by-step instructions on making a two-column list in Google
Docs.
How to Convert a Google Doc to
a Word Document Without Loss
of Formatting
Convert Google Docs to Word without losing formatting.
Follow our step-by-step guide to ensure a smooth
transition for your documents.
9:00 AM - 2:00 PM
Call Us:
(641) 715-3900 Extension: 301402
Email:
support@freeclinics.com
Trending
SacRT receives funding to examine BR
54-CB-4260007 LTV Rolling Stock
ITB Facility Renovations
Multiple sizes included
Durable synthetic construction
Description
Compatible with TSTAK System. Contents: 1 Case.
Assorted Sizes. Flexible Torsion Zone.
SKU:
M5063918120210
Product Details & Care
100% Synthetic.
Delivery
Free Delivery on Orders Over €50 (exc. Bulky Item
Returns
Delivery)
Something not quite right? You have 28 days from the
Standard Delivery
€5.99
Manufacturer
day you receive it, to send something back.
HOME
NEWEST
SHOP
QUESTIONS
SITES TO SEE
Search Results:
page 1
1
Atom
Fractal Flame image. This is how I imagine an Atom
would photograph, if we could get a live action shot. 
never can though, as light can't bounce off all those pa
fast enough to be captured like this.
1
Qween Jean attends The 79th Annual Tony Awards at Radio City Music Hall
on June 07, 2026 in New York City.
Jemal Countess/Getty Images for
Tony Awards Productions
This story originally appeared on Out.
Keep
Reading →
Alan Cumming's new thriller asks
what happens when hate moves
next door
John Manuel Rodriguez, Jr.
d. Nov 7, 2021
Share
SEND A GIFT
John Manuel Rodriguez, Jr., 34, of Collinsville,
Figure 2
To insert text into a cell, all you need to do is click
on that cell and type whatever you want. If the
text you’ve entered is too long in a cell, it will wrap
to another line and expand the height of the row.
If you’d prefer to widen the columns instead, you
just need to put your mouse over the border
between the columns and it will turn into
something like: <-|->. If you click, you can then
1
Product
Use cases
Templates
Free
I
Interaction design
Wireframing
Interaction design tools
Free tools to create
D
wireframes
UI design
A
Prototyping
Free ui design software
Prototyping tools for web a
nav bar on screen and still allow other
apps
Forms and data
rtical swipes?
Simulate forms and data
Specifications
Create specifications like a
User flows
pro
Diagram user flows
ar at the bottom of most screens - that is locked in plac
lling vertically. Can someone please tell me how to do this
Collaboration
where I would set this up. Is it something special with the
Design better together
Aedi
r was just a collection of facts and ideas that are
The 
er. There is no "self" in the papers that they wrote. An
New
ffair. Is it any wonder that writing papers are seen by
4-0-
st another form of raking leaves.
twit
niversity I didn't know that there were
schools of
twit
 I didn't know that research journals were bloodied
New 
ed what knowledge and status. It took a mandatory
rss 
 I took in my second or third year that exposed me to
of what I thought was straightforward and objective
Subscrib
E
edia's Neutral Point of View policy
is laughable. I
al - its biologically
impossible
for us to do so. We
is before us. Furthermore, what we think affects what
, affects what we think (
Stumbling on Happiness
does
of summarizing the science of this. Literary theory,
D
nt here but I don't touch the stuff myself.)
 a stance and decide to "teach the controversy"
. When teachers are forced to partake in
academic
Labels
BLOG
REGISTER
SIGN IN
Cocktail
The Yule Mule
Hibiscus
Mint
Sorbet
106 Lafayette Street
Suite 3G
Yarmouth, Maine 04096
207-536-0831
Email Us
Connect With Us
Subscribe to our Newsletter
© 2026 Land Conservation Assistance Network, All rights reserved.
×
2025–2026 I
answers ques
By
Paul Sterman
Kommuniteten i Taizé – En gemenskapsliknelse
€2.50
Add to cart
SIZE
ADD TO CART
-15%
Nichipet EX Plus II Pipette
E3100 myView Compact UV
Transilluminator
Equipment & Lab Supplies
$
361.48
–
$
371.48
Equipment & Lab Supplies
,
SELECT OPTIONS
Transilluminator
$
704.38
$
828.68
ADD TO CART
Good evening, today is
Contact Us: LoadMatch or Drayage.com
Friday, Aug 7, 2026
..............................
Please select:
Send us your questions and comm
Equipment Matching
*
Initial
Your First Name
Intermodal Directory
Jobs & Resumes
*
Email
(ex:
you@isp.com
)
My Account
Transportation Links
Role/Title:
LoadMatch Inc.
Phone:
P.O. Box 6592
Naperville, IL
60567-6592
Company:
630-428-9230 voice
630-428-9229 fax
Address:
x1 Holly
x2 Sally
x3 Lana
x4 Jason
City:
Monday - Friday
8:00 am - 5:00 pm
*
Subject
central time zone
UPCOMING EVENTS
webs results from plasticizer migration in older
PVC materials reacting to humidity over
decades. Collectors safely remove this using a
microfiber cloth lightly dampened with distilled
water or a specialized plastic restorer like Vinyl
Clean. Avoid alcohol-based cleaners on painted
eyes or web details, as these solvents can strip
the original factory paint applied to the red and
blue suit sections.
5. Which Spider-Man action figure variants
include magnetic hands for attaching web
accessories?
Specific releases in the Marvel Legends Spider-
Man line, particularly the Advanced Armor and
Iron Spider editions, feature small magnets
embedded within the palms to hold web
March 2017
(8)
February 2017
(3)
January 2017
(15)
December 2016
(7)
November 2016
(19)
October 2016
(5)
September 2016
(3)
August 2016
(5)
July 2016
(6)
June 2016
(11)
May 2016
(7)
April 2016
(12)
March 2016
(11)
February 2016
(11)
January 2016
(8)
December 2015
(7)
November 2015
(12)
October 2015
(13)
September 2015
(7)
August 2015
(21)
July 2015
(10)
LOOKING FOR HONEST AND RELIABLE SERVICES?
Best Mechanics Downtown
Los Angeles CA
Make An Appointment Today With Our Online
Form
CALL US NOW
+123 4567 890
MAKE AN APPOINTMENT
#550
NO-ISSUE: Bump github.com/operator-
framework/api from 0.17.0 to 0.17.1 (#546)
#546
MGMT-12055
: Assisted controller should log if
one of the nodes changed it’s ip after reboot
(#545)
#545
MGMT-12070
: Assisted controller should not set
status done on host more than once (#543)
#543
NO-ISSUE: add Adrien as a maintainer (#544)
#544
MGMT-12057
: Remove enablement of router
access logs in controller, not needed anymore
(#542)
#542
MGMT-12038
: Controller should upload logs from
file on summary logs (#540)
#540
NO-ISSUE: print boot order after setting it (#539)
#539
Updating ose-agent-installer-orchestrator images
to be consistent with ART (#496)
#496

|---|

Work item: Retype the data exactly as it reads.

Solution for this task:
by-step instructions on making a two-column list in Google
Docs.
How to Convert a Google Doc to
a Word Document Without Loss
of Formatting
Convert Google Docs to Word without losing formatting.
Follow our step-by-step guide to ensure a smooth
transition for your documents.
9:00 AM - 2:00 PM
Call Us:
(641) 715-3900 Extension: 301402
Email:
support@freeclinics.com
Trending
SacRT receives funding to examine BR
54-CB-4260007 LTV Rolling Stock
ITB Facility Renovations
Multiple sizes included
Durable synthetic construction
Description
Compatible with TSTAK System. Contents: 1 Case.
Assorted Sizes. Flexible Torsion Zone.
SKU:
M5063918120210
Product Details & Care
100% Synthetic.
Delivery
Free Delivery on Orders Over €50 (exc. Bulky Item
Returns
Delivery)
Something not quite right? You have 28 days from the
Standard Delivery
€5.99
Manufacturer
day you receive it, to send something back.
HOME
NEWEST
SHOP
QUESTIONS
SITES TO SEE
Search Results:
page 1
1
Atom
Fractal Flame image. This is how I imagine an Atom
would photograph, if we could get a live action shot. 
never can though, as light can't bounce off all those pa
fast enough to be captured like this.
1
Qween Jean attends The 79th Annual Tony Awards at Radio City Music Hall
on June 07, 2026 in New York City.
Jemal Countess/Getty Images for
Tony Awards Productions
This story originally appeared on Out.
Keep
Reading →
Alan Cumming's new thriller asks
what happens when hate moves
next door
John Manuel Rodriguez, Jr.
d. Nov 7, 2021
Share
SEND A GIFT
John Manuel Rodriguez, Jr., 34, of Collinsville,
Figure 2
To insert text into a cell, all you need to do is click
on that cell and type whatever you want. If the
text you’ve entered is too long in a cell, it will wrap
to another line and expand the height of the row.
If you’d prefer to widen the columns instead, you
just need to put your mouse over the border
between the columns and it will turn into
something like: <-|->. If you click, you can then
1
Product
Use cases
Templates
Free
I
Interaction design
Wireframing
Interaction design tools
Free tools to create
D
wireframes
UI design
A
Prototyping
Free ui design software
Prototyping tools for web a
nav bar on screen and still allow other
apps
Forms and data
rtical swipes?
Simulate forms and data
Specifications
Create specifications like a
User flows
pro
Diagram user flows
ar at the bottom of most screens - that is locked in plac
lling vertically. Can someone please tell me how to do this
Collaboration
where I would set this up. Is it something special with the
Design better together
Aedi
r was just a collection of facts and ideas that are
The 
er. There is no "self" in the papers that they wrote. An
New
ffair. Is it any wonder that writing papers are seen by
4-0-
st another form of raking leaves.
twit
niversity I didn't know that there were
schools of
twit
 I didn't know that research journals were bloodied
New 
ed what knowledge and status. It took a mandatory
rss 
 I took in my second or third year that exposed me to
of what I thought was straightforward and objective
Subscrib
E
edia's Neutral Point of View policy
is laughable. I
al - its biologically
impossible
for us to do so. We
is before us. Furthermore, what we think affects what
, affects what we think (
Stumbling on Happiness
does
of summarizing the science of this. Literary theory,
D
nt here but I don't touch the stuff myself.)
 a stance and decide to "teach the controversy"
. When teachers are forced to partake in
academic
Labels
BLOG
REGISTER
SIGN IN
Cocktail
The Yule Mule
Hibiscus
Mint
Sorbet
106 Lafayette Street
Suite 3G
Yarmouth, Maine 04096
207-536-0831
Email Us
Connect With Us
Subscribe to our Newsletter
© 2026 Land Conservation Assistance Network, All rights reserved.
×
2025–2026 I
answers ques
By
Paul Sterman
Kommuniteten i Taizé – En gemenskapsliknelse
€2.50
Add to cart
SIZE
ADD TO CART
-15%
Nichipet EX Plus II Pipette
E3100 myView Compact UV
Transilluminator
Equipment & Lab Supplies
$
361.48
–
$
371.48
Equipment & Lab Supplies
,
SELECT OPTIONS
Transilluminator
$
704.38
$
828.68
ADD TO CART
Good evening, today is
Contact Us: LoadMatch or Drayage.com
Friday, Aug 7, 2026
..............................
Please select:
Send us your questions and comm
Equipment Matching
*
Initial
Your First Name
Intermodal Directory
Jobs & Resumes
*
Email
(ex:
you@isp.com
)
My Account
Transportation Links
Role/Title:
LoadMatch Inc.
Phone:
P.O. Box 6592
Naperville, IL
60567-6592
Company:
630-428-9230 voice
630-428-9229 fax
Address:
x1 Holly
x2 Sally
x3 Lana
x4 Jason
City:
Monday - Friday
8:00 am - 5:00 pm
*
Subject
central time zone
UPCOMING EVENTS
webs results from plasticizer migration in older
PVC materials reacting to humidity over
decades. Collectors safely remove this using a
microfiber cloth lightly dampened with distilled
water or a specialized plastic restorer like Vinyl
Clean. Avoid alcohol-based cleaners on painted
eyes or web details, as these solvents can strip
the original factory paint applied to the red and
blue suit sections.
5. Which Spider-Man action figure variants
include magnetic hands for attaching web
accessories?
Specific releases in the Marvel Legends Spider-
Man line, particularly the Advanced Armor and
Iron Spider editions, feature small magnets
embedded within the palms to hold web
March 2017
(8)
February 2017
(3)
January 2017
(15)
December 2016
(7)
November 2016
(19)
October 2016
(5)
September 2016
(3)
August 2016
(5)
July 2016
(6)
June 2016
(11)
May 2016
(7)
April 2016
(12)
March 2016
(11)
February 2016
(11)
January 2016
(8)
December 2015
(7)
November 2015
(12)
October 2015
(13)
September 2015
(7)
August 2015
(21)
July 2015
(10)
LOOKING FOR HONEST AND RELIABLE SERVICES?
Best Mechanics Downtown
Los Angeles CA
Make An Appointment Today With Our Online
Form
CALL US NOW
+123 4567 890
MAKE AN APPOINTMENT
#550
NO-ISSUE: Bump github.com/operator-
framework/api from 0.17.0 to 0.17.1 (#546)
#546
MGMT-12055
: Assisted controller should log if
one of the nodes changed it’s ip after reboot
(#545)
#545
MGMT-12070
: Assisted controller should not set
status done on host more than once (#543)
#543
NO-ISSUE: add Adrien as a maintainer (#544)
#544
MGMT-12057
: Remove enablement of router
access logs in controller, not needed anymore
(#542)
#542
MGMT-12038
: Controller should upload logs from
file on summary logs (#540)
#540
NO-ISSUE: print boot order after setting it (#539)
#539
Updating ose-agent-installer-orchestrator images
to be consistent with ART (#496)
#496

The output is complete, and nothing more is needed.